After Friendster came Multiply and Blogspot, where I further learned how to code. I knew my way around a stylesheet, and it was on those sites that I devoted albums and entries to my favorite actresses: Christine, Julie Andrews, Lauren Lane of The Nanny fame, and even Sharon Cuneta. But those sites either met their demise or just stopped being the standard of blogging, and other social media platforms started gaining traction, anyway—Twitter, Tumblr, Instagram. Tumblr—a microblogging site where people ‘reblogged’ text posts, photos, videos, and music—perhaps had the biggest influence on me. It’s known to be the breeding ground of hipsters, but they all left in 2012 when Instagram started becoming bigger, and so majority of the platform was inhabited by fandom—individuals, many of them queer, who had migrated from LiveJournal when interface overhauls and changes to the terms of service could no longer sustain the ways in which fandom operated.

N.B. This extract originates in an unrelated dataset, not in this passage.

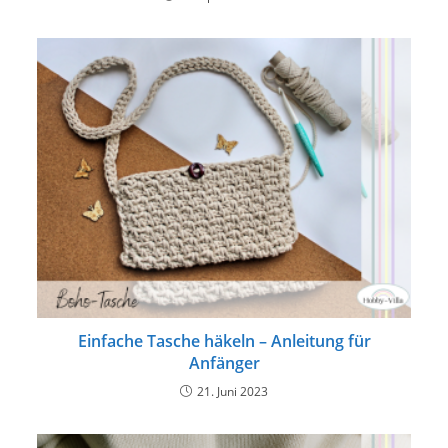
Einfache Tasche häkeln – Anleitung für
Anfänger
21. Juni 2023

I found a community on Tumblr, a space to share what I loved and have actual people to respond to it. I’ve often called it one of the safest spaces on the internet, because even as it became known for social justice warriors and toxic discourse, you can curate your dashboard, choosing to follow blogs you only truly care about, and block content that you would rather not see. Its ecosystem had been something resembling a bubble, that on days when the world weighed a tiny bit heavier, I would simply escape to my Tumblr dashboard, my eyes immediately adjusting to that familiar shade of blue. If not for Tumblr, it might’ve taken me even longer to figure out my sexuality. Early on, before I realized that I liked liked girls, I would bookmark text posts, little things that talked about how attraction to girls is different from attraction to boys. But I would hide them; I would label them with something inconspicuous, something that won’t attract attention to it. “me,” I think was the name of the bookmarks folder, and it would be filled with things that I related to but was too scared to admit.

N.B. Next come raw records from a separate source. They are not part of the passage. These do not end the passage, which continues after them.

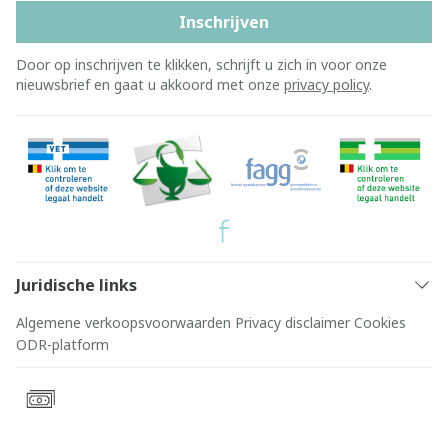
Inschrijven
Door op inschrijven te klikken, schrijft u zich in voor onze
nieuwsbrief en gaat u akkoord met onze
privacy policy
.
Juridische links
Algemene verkoopsvoorwaarden
Privacy disclaimer
Cookies
ODR-platform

It’s been years since the bookmarks sat in my browser; I deleted them the moment I could finally say the words “I’m gay.” Deleting them felt like freedom, almost. It felt like an exhale—the kind you get when you’ve been holding in your breath without realizing it. I never had a drawn-out struggle with myself in terms of accepting my sexuality, but looking at my lifelong feelings for women and angling them a different way was certainly frightening—giving it a name even more so. I had always used to chastise myself whenever I looked at a woman too long. I’d always used to feel shame and embarrassment whenever I talked about their soft hands, their laugh lines, the wrinkles by their eyes, their voices. It had always been a struggle, unlike the way I spoke more openly about my attraction to men. But after fear came clarity: Nothing else has ever made more sense than the fact that I love women and that I will love them for the rest of my days.

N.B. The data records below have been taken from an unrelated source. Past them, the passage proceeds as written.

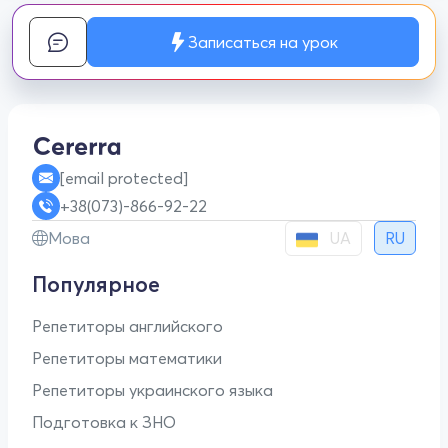
Записаться на урок
[email protected]
+38(073)-866-92-22
UA
Мова
RU
Популярное
Репетиторы английского
Репетиторы математики
Репетиторы украинского языка
Подготовка к ЗНО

I’ve never been one to separate my internet self from my “real” self; the two have always been one and the same. The friends I met online are as real and as genuine as the ones I met in school, or at work, or elsewhere. There’s still a certain kind of stigma attached to “growing up on the internet,” but I’d always been proud that I spent much of my formative years online. I found myself in worlds that I otherwise would never have reached; I met people that I otherwise would never have known. And perhaps—and most of all—I would never have truly figured out who I really am without the internet. Even if I did, it probably would’ve taken longer.